Mia joined work yesterday after a long hiatus. Despite cleaning elephant poop in Chiang Mai , she came back to her, "you didn't need braces, why did you waste your time and money?" argument. I tried my best to respond, "First of all, wow, that story is amazing. Second, how do you not see the difference?". I showed her and the intern images of me at 20, in a Saree, after the award night and boy did my face look like another being. "Your jaw looks so different now. It's been sucked in. You looked better earlier.", Mia said while continuing to stare into the picture. "Nice Saree", said the intern.

"Thanks but it's not mine. I had to borrow from a friend."

I waited a year and a half, nine kilos, one birthday and all possible dates to have my chin hammered in and have them aligned teeth. For what it's worth, the pictures taken now are well, different. I think I finally look like my age.

Was it worth it? Well, people scale the Everest for a high. Or for photo-ops. I am no different. I think everyone likes symmetry and perfectly aligned teeth. Fuck you, if you don't dig symmetry. I like crooked teeth if the person can cook/write or be McDreamy. Else, where is that block option on my phone? If you don't have something interesting going for yourself then at least make your teeth look great. All it takes is a year or two and some money and restraint on lifestyle. It's easier than buying yourself a personality.
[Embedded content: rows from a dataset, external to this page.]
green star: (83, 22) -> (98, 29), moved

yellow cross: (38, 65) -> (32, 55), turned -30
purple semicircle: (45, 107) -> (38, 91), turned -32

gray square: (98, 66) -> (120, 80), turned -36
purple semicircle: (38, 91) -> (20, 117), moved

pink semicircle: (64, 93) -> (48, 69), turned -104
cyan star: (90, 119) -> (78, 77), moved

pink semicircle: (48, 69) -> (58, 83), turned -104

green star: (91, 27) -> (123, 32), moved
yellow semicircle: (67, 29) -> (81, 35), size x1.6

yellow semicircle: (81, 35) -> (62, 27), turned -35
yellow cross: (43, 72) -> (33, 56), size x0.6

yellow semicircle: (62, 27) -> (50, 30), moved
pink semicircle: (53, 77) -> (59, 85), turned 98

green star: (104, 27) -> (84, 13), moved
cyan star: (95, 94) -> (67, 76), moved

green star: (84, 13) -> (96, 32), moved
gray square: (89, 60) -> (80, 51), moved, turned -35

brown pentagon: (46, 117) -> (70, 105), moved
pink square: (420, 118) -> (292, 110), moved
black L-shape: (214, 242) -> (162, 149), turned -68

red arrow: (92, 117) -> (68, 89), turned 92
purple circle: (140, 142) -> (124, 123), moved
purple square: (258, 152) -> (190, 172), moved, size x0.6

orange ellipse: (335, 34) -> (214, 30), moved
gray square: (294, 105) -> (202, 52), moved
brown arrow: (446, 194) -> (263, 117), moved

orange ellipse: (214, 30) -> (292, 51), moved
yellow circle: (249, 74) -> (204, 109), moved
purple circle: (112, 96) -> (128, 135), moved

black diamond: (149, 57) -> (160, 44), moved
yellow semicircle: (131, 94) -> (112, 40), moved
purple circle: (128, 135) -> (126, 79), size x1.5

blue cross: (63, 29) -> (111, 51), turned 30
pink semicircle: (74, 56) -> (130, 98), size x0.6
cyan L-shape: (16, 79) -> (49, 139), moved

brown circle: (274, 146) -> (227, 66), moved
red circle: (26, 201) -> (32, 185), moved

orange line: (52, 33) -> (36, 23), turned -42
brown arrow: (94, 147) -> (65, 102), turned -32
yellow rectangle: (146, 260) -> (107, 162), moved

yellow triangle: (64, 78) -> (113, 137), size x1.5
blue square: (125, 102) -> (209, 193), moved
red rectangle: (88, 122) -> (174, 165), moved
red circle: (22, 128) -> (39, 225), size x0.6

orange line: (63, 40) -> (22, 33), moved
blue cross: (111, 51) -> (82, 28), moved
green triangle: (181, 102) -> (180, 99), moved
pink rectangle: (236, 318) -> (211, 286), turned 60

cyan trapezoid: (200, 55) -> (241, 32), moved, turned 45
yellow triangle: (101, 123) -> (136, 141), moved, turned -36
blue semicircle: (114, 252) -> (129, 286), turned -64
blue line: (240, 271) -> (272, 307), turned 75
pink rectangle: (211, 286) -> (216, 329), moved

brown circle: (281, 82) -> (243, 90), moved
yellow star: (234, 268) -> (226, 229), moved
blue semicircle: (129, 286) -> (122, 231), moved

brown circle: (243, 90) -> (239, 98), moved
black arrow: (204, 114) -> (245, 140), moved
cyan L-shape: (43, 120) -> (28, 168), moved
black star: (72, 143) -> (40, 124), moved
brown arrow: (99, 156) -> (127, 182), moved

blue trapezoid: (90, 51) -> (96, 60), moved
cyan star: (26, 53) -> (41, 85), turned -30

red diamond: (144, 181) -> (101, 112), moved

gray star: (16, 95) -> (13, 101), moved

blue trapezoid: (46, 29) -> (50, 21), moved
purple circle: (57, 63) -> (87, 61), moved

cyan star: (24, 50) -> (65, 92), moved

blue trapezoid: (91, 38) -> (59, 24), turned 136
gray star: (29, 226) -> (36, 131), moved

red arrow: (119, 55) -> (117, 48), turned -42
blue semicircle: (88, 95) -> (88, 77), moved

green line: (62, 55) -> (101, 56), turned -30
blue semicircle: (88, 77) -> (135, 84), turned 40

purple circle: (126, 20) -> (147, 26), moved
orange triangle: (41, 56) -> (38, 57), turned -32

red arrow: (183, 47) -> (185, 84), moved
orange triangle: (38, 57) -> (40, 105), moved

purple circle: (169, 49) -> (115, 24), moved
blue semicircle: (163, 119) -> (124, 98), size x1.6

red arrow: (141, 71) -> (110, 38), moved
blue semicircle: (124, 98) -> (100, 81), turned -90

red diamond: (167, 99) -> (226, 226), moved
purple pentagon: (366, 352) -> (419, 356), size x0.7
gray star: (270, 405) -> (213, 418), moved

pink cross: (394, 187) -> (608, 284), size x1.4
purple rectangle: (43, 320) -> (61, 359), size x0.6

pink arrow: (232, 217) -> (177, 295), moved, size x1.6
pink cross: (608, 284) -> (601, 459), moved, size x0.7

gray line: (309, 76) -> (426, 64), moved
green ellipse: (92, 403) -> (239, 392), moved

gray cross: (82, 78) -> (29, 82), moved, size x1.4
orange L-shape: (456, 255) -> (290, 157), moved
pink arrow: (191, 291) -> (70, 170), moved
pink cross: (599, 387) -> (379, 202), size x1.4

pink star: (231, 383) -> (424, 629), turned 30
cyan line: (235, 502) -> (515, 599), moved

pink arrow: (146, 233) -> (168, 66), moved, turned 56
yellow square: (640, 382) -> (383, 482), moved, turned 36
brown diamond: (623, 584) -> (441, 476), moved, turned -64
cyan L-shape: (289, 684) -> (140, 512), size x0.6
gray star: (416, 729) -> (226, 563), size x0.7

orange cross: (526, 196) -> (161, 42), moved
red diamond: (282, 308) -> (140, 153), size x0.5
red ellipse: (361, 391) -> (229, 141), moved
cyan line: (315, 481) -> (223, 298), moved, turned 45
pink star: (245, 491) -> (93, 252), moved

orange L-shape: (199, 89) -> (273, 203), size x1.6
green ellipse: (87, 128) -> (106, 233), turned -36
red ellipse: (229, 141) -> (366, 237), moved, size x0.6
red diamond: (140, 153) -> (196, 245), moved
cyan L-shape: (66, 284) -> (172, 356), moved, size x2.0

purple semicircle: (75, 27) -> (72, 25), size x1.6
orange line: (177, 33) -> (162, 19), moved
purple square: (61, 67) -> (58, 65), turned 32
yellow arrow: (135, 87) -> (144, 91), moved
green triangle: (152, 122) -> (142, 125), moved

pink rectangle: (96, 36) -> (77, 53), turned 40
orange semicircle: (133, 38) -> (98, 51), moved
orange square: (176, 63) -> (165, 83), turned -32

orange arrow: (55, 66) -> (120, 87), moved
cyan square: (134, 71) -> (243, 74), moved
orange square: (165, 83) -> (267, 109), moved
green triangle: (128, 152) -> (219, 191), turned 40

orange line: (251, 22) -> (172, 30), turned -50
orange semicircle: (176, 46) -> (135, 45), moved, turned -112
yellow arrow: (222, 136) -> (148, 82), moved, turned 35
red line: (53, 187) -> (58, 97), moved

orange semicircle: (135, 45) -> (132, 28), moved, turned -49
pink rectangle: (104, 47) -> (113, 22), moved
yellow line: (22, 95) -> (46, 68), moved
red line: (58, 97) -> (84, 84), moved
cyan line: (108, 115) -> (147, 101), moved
Will I recommend? Pfft. Maybe not, because I learnt in time, it's okay to look the way you look. It's okay to not be the person who's going to be asked to pose for everyone's pictures at a test shoot. It's not Earth-shattering to have gap between teeth. l can live with nine extra kilos although, can someone tell me what's the cost of liposuction and if it's safe?

Will I get it again if my teeth move? If I manage to get a sugar daddy in time before they move, and if he sponsors, then yes. Else, the world will have to live with my atrocious gap *gasp*.

As for Archana Didi, I sincerely hope to never see her again.